*** Input material ***
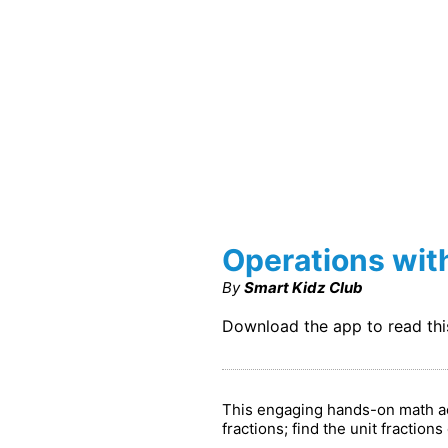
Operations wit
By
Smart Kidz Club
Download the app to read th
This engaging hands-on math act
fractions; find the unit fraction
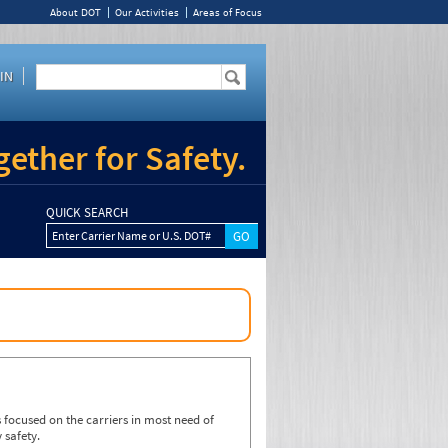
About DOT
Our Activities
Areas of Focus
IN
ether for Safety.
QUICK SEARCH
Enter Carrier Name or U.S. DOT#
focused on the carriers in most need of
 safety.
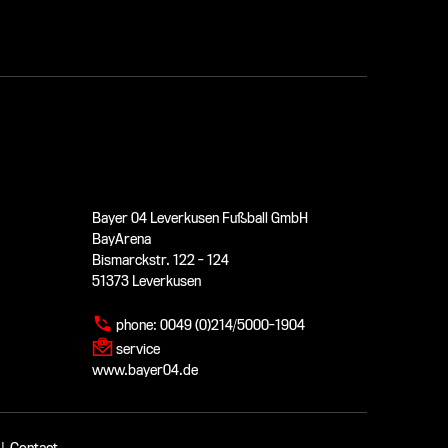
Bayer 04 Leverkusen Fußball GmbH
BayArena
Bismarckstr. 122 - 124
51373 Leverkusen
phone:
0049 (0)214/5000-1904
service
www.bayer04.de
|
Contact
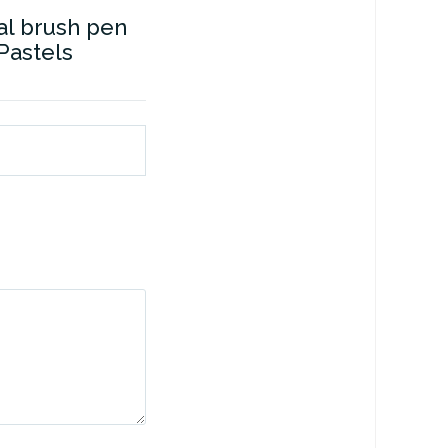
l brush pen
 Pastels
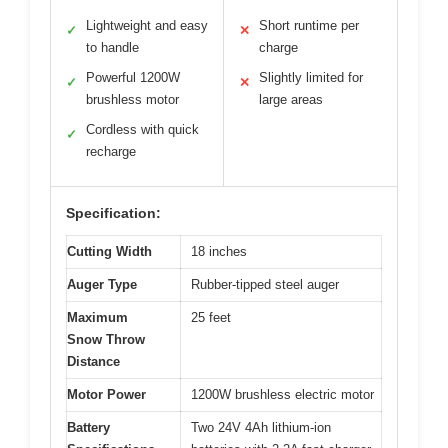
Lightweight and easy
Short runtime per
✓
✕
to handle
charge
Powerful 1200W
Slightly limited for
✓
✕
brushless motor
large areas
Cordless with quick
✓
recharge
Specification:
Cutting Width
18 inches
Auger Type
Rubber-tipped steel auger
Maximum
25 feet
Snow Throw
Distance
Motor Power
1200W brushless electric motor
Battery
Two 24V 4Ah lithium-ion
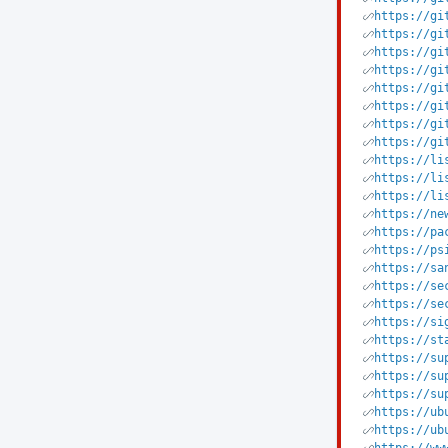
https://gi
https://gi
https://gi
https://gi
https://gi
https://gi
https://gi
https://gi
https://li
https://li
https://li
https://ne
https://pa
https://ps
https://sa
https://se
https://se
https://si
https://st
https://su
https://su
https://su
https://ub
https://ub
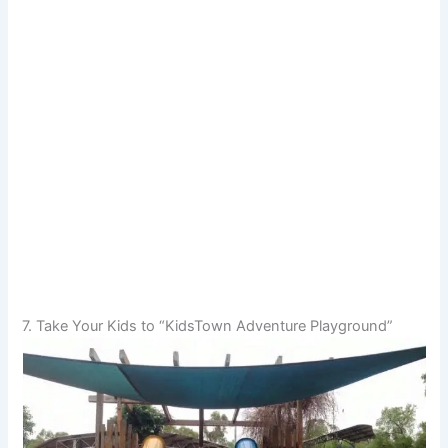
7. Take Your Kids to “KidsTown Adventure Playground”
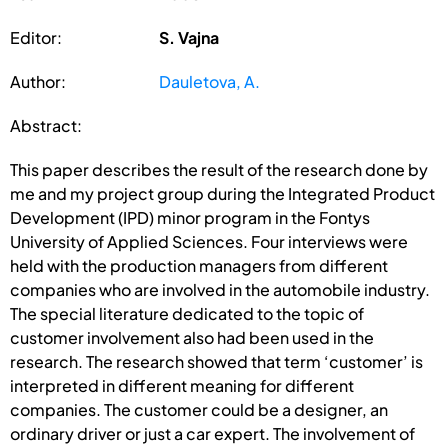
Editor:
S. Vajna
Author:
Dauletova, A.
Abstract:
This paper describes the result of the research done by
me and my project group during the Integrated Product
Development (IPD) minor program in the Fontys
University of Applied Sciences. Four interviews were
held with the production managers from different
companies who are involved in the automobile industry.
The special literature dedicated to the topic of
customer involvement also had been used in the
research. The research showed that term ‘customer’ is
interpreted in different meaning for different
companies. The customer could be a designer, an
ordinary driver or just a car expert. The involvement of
*** End of Input material ***
*** Input material ***
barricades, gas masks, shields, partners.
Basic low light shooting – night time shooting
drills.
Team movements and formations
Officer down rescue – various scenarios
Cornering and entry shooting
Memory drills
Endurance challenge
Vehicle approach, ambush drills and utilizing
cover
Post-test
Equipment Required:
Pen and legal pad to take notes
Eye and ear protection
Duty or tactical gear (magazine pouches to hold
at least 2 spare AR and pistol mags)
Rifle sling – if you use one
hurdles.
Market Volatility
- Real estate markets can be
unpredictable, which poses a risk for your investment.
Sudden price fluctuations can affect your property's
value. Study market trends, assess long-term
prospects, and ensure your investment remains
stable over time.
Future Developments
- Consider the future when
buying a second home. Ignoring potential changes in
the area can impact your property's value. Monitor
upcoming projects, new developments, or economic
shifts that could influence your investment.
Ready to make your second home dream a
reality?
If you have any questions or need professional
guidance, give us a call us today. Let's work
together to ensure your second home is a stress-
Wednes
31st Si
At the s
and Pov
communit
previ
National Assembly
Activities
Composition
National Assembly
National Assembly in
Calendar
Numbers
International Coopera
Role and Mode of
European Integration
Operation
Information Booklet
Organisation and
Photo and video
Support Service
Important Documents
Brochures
*** End of Input material ***
*** Input material ***
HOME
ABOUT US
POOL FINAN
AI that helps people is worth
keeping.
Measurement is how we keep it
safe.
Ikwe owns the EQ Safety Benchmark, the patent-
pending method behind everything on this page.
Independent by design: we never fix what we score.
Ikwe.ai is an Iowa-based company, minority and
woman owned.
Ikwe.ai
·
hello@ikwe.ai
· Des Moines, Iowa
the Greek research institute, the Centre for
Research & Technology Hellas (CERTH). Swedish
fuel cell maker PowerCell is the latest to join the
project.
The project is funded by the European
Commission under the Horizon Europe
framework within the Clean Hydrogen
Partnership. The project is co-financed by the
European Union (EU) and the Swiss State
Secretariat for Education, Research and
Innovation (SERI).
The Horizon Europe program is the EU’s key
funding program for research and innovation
*** End of Input material ***
**Task objective**. An exact transcription is needed of the lines from the one with "Operations wit" to the one with "interpreted in different" above, both ends included, with pictures left out.

**Problem solution**.
Operations wit
By
Smart Kidz Club
Download the app to read th
This engaging hands-on math act
fractions; find the unit fraction
About DOT
Our Activities
Areas of Focus
IN
ether for Safety.
QUICK SEARCH
Enter Carrier Name or U.S. DOT#
focused on the carriers in most need of
 safety.
Bayer 04 Leverkusen Fußball GmbH
BayArena
Bismarckstr. 122 - 124
51373 Leverkusen
phone:
0049 (0)214/5000-1904
service
www.bayer04.de
|
Contact
l brush pen
 Pastels
Lightweight and easy
Short runtime per
✓
✕
to handle
charge
Powerful 1200W
Slightly limited for
✓
✕
brushless motor
large areas
Cordless with quick
✓
recharge
Specification:
Cutting Width
18 inches
Auger Type
Rubber-tipped steel auger
Maximum
25 feet
Snow Throw
Distance
Motor Power
1200W brushless electric motor
Battery
Two 24V 4Ah lithium-ion
https://gi
https://gi
https://gi
https://gi
https://gi
https://gi
https://gi
https://gi
https://li
https://li
https://li
https://ne
https://pa
https://ps
https://sa
https://se
https://se
https://si
https://st
https://su
https://su
https://su
https://ub
https://ub
7. Take Your Kids to “KidsTown Adventure Playground”
Editor:
S. Vajna
Author:
Dauletova, A.
Abstract:
This paper describes the result of the research done by
me and my project group during the Integrated Product
Development (IPD) minor program in the Fontys
University of Applied Sciences. Four interviews were
held with the production managers from different
companies who are involved in the automobile industry.
The special literature dedicated to the topic of
customer involvement also had been used in the
research. The research showed that term ‘customer’ is
interpreted in different meaning for different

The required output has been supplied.